- Task to carry out
Below are some entries; write out each one of them exactly.

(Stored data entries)

○ ○ ○ ○ ○

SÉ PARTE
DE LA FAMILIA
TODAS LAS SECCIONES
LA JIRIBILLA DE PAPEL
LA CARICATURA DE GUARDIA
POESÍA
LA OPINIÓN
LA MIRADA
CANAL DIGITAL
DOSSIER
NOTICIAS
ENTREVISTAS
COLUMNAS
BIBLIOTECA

○ ○ ○ ○ ○

- Answer box
SÉ PARTE
DE LA FAMILIA
TODAS LAS SECCIONES
LA JIRIBILLA DE PAPEL
LA CARICATURA DE GUARDIA
POESÍA
LA OPINIÓN
LA MIRADA
CANAL DIGITAL
DOSSIER
NOTICIAS
ENTREVISTAS
COLUMNAS
BIBLIOTECA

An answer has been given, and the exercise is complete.